We live in an age where local public service providers and community groups need to tap into the untapped potential within our communities. Where community groups have to cope with a Tsunami of demands, yet community stalwarts, the do-ers and people who want to change their community, still work in isolated pockets.
We need to create new ways of bringing change makers, activists and anyone wanting to contribute together.
While technology creates tools that encourage greater social isolation, engagement, they also offer the potential to encourage greater connectivity, collaboration and co-creation.
There is new thinking in how off-line networks operate. How narrative and values underpin change. There is greater understanding of how we can harness emergence and emotional engagement for change. These can all work to address the decline of social capital and work to rekindle and nurture its growth.

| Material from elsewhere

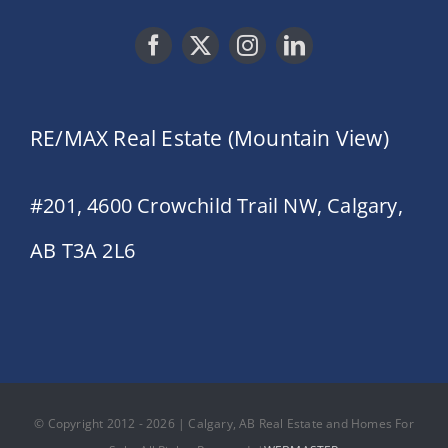
RE/MAX Real Estate (Mountain View)
#201, 4600 Crowchild Trail NW, Calgary,
AB T3A 2L6
© Copyright 2012 - 2026 | Calgary, AB Real Estate and Homes For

Yet there are significant shortcomings with our current thinking around ‘social capital’: how can it be measured? Do we need a national scale, a social capital quotient to identify shortfalls or gaps? What new tools and processes can we establish as a better way of doing ‘social capital’?
Even the very brand of ‘social capital needs to be addressed.
The thinking within Puttnam’s ‘Bowling Alone’ was quickly adopted by political advisers like Steve Hilton, using it to frame the launch of the Conservative Party-led ‘Big Society’.
Soon ‘social capital’ became tarred with being a smokescreen for politically-led public services retrenchment and austerity. The nascent social capital’s potential and momentum for change quickly dissipated.
Yet, is all lost for the cause of social capital?
Working with the support of the Royal Society for the encouragement of Arts, Manufactures & Commerce (RSA) I have discovered I am not alone in taking up the challenge to do something. We need actions not just words – a new agenda for change.
A range of pioneering projects developed in Wales for example show a way ahead for building new social capital from encouraging greater creativity, or enabling communities to come together more to boost their well-being or promoting civic engagement.
These projects, such as the creative citizenship initiative harnessing digital media, or the ‘Our Place’ young mother’s group in Pontypridd harnessing social capital to create better well-being, or my own project, the ‘Barry IdeasBank’ transforming the way community ideas banks can bring communities together, or the Cardiff Citizen Tech Pioneers – all show how we can now find new ways to harness and strengthen the power within communities, rather than viewing them as a bundle of needs.
Using a combination of ‘blended’ offline and online activities they reveal new ways to build their connectivity, capability and confidence in our communities.
They champion how relationships have a value. Through working with communities this value can be grown by connecting people to one another to build, strengthen networks of social relationships create a renaissance in our civic and communal life.
Declining social capital is not inevitable.
Like the ‘Early Birds skittles team we need to come together to achieve a common goal. We need to tackle the growing social capital deficit in our communities. We can all do something to boost the social capital – but first we need to be aware of its hidden crisis and start taking action – before its too late.
Andy Green runs his own brand story consultancy Story Starts Here and social enterprise the Flexible Thinking Forum which runs the Barry IdeasBank project.